Problem statement:
Would you print each of the entries below precisely as given?
-- Data records follows --
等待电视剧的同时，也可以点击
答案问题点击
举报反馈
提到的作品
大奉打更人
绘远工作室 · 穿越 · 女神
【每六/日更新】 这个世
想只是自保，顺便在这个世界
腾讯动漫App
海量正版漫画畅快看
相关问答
-- Data records concluded --
Response to this task:
等待电视剧的同时，也可以点击
答案问题点击
举报反馈
提到的作品
大奉打更人
绘远工作室 · 穿越 · 女神
【每六/日更新】 这个世
想只是自保，顺便在这个世界
腾讯动漫App
海量正版漫画畅快看
相关问答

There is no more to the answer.